Ennio Morricone (10 novembre 1928 - 6 juillet 2020) est un homme inséparable. Inséparable, parce que apparaissant toujours dans une forme de duo avec l’un des fidèles réalisateurs pour lesquels il a écrit environ cinq cents musiques de film, depuis le présent maître d’œuvre, Giuseppe Tornatore, également au scénario, en passant par Dario Argento, Marco Bellocchio, Bernardo Bertolucci, John Boorman, Brian de Palma, Clint Eastwood, Roland Joffé, Wong Kar-wai, Terrence Malick, Oliver Stone, Quentin Tarantino, les frères Taviani, Valerio Zurlini, jusqu’à celui avec lequel la collaboration fut la plus glorieuse, l’ancien camarade de classe inopinément retrouvé, le grand Sergio Leone, avec lequel le partenariat fut si miraculeusement fructueux qu’il contribua à hisser chacun des deux artistes un peu plus haut encore dans l’ascension qui le menait vers le succès et la consécration.
Très savamment orchestré par Massimo Quaglia et Annalisa Schillaci, le montage entrecroise la parole de chacun de ces compagnons d’aventures au fil conducteur autobiographique et assez rigoureusement chronologique déroulé par de longs entretiens filmés avec le maestro en personne. À travers ce faisceau de regards, de témoignages, d’hommages, et à travers ses propres confidences, à nu, d’une sincérité souvent gagnée par l’émotion, surtout lorsque sont évoquées les figures parentales ou celle d’un maître aimé, la silhouette du grand homme que fut Ennio Morricone se détache enfin, solitaire, altière, intense et humaine, pareille à celle des héros de westerns spaghettis que sa musique a magnifiés et auréolés de gloire.
Grâce au travail d’archives entrepris, on est tout surpris et sincèrement touché de découvrir l’authentique humilité de cette figure imposante, sa naissance obscure et son enfance nourrie par le labeur d’un père trompettiste qui imposa à son fils cet héritage musical, loin de la carrière médicale à laquelle celui-ci aspirait. Se dévoilent ses premières compositions, pour la télévision ou la variété, déjà d’une qualité étonnante, car dans une vraie recherche et prospection musicales.
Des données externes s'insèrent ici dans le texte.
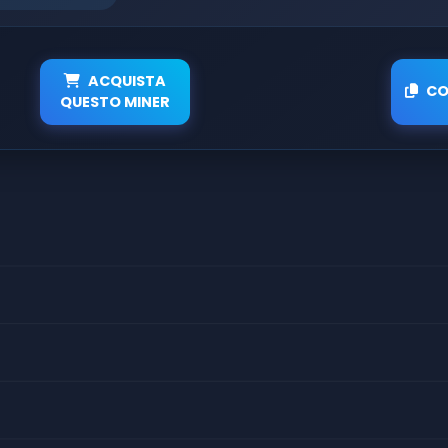
ACQUISTA
CO
QUESTO MINER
Outre la carrière attachée au cinéma, plus connue mais volontiers retrouvée et explorée, apparaissent des compositions de musique contemporaine, telle cette pièce fascinante, écrite à la suite du 11 septembre 2001, « Voci dal Silenzio » ( 2002), et que l’on rêve de pouvoir écouter dans son intégralité.
On croyait Ennio Morricone connu de tous. On mesure, au sortir de ce documentaire passionnant, en immersion dans l’œuvre et la personnalité du maître, combien il était, en réalité, méconnu. Encore habité par l’inquiétude, mais aussi l’extrême attention exprimées par son regard, encore impressionné par la modestie non seulement sincère, mais presque même subie, du personnage, on comprend et partage toute l’affection et l’amitié contenues dans le titre et la mention de ce simple prénom, « Ennio ».